M.O: As you probably can guess, I had some very strong friendships in high school, friendships that often got me through each day. And we don't often form relationships that intense and free as adults. I remember, though, what it was like, and I've gotten emails from readers in their thirties saying, "I thought no one remembered but me." So I know I'm not the only one who's felt this way.

While I was writing this novel, Amy, Rennie, and Cherry became my closest friends. They let me into their world, their thoughts, their experiences, and I used their language to transcribe what happened to them. The story just flowed out of me. That's never happened to me with a book before; it was truly a magical experience.

P.F. Your erotic scenes are very fresh and gorgeously written--enough to earn a nomination for the Henry Miller award. Did you experience any trepidation in writing so frankly, or did the words flow as naturally as they seem to?

M.O.: I realized early on that if I was going to explore these characters' lives honestly (particularly Rennie's), I would have to turn off all the censors. I just let the words pour out of me, and didn't think much about what people would say. Actually, I was convinced that no US publisher would have the balls to touch this book, so once I got to a certain point I said to myself, Hey, I can do anything! No one's watching.

In the end, I'm not a huge fan of the "fade the sex scene to black" approach. Sex is an extraordinarily powerful part of the human condition, yet many writers turn away. I find that studying each moment of the sexual experience is tremendously interesting. Not titillating~INTERESTING. We can gain so much insight into characters by watching the emotions and thoughts brought up during sex.

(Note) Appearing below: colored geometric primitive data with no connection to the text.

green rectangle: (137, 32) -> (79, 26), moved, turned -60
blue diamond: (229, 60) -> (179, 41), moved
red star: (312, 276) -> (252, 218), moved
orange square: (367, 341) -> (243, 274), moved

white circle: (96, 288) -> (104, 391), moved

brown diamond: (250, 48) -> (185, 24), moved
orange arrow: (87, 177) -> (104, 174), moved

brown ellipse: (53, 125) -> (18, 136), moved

P.F.: 'The Bitch Posse' has been called "a dark novel," and it certainly tackles dark themes and events. But in the end I find it very hopeful and illuminating. Can you speak a little about that?

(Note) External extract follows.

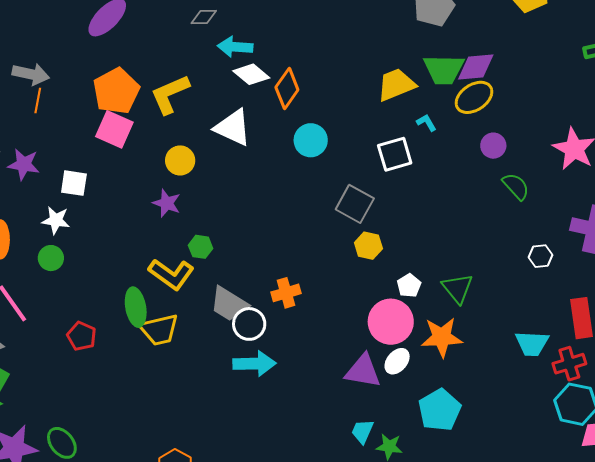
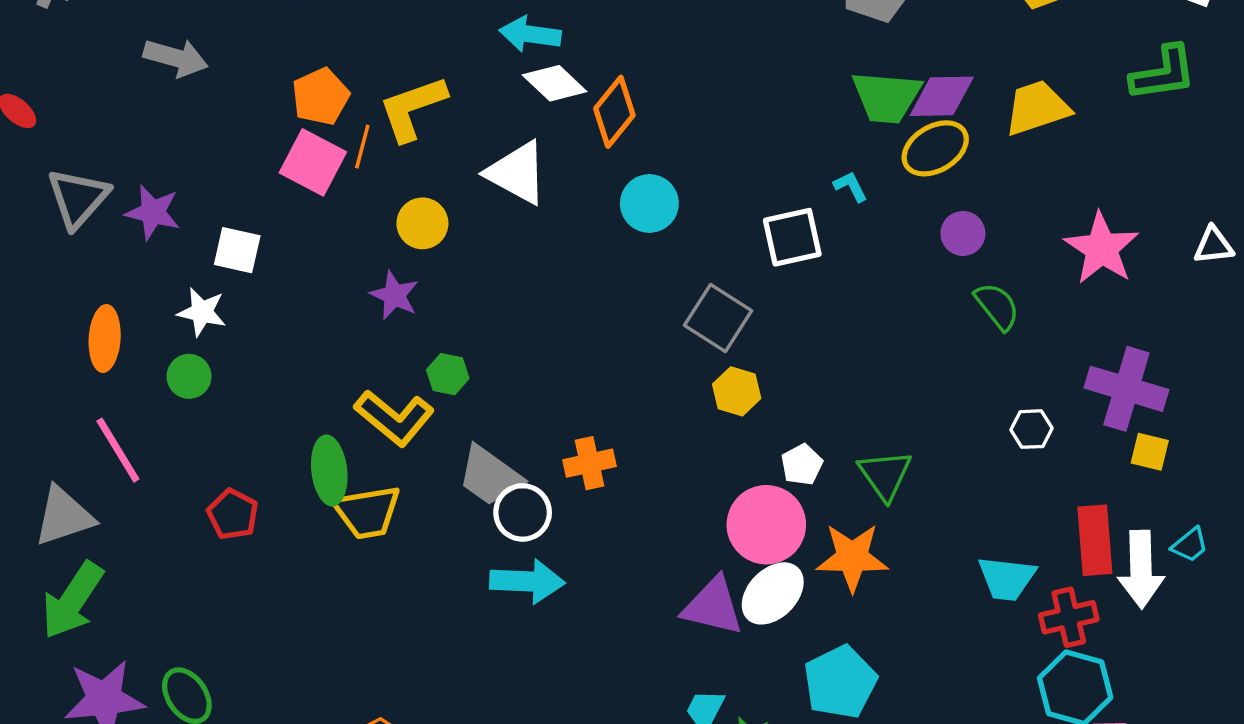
yellow trapezoid: (396, 85) -> (1037, 108), moved
orange pentagon: (116, 91) -> (321, 96), size x0.7
orange line: (38, 101) -> (362, 147), moved
white ellipse: (397, 361) -> (773, 593), size x1.4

M.O.: You absolutely hit the nail on the head. In the end the novel is about redemption. None of us is perfect, and some of us make major mistakes and hurt other people. But we're all redeemable. I really believe that. And those human connections, like Amy, Rennie and Cherry have as part of The Bitch Posse, are sometimes the only things making life bearable, a lot of the time. It can be a really lonely and frightening journey, this Life thing. You have to do it all by yourself. But if you have people you can be REAL with, it's not so bad.